Each entry that follows is to be duplicated exactly, without its images.

INPUT MATERIAL:
● ● ● ● ● ● ●
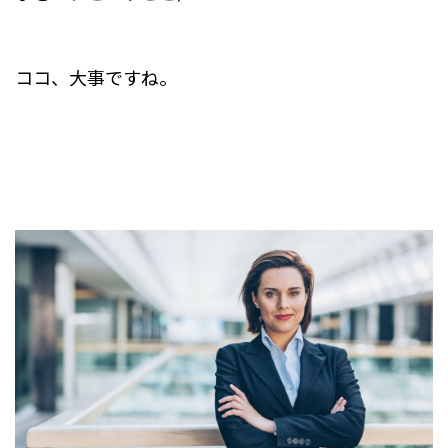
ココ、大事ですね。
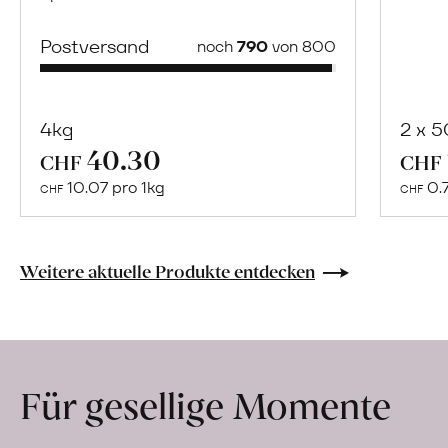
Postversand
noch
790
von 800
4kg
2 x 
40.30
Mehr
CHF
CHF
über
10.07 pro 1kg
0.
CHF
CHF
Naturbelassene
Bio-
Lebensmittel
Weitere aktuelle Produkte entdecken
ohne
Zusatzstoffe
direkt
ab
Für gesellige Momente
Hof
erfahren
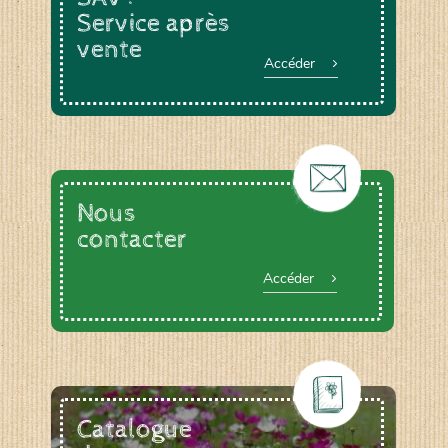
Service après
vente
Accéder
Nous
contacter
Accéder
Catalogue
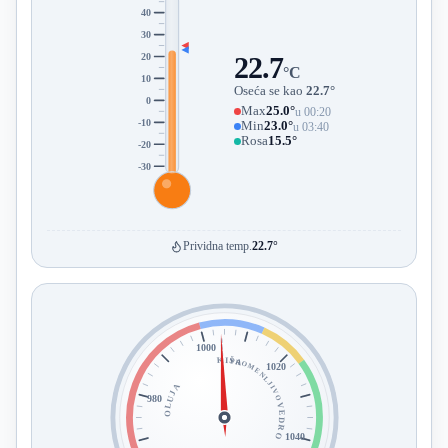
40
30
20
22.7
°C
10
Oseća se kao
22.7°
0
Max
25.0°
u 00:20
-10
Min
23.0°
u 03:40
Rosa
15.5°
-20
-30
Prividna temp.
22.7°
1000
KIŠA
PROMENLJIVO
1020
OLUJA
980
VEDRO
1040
● ● ● ● ● ● ●
REPLY:
ココ、大事ですね。
Postversand
noch
790
von 800
4kg
2 x 
40.30
Mehr
CHF
CHF
über
10.07 pro 1kg
0.
CHF
CHF
Naturbelassene
Bio-
Lebensmittel
Weitere aktuelle Produkte entdecken
ohne
Zusatzstoffe
direkt
ab
Für gesellige Momente
Hof
erfahren
Service après
vente
Accéder
Nous
contacter
Accéder
Catalogue
40
30
20
22.7
°C
10
Oseća se kao
22.7°
0
Max
25.0°
u 00:20
-10
Min
23.0°
u 03:40
Rosa
15.5°
-20
-30
Prividna temp.
22.7°
1000
KIŠA
PROMENLJIVO
1020
OLUJA
980
VEDRO
1040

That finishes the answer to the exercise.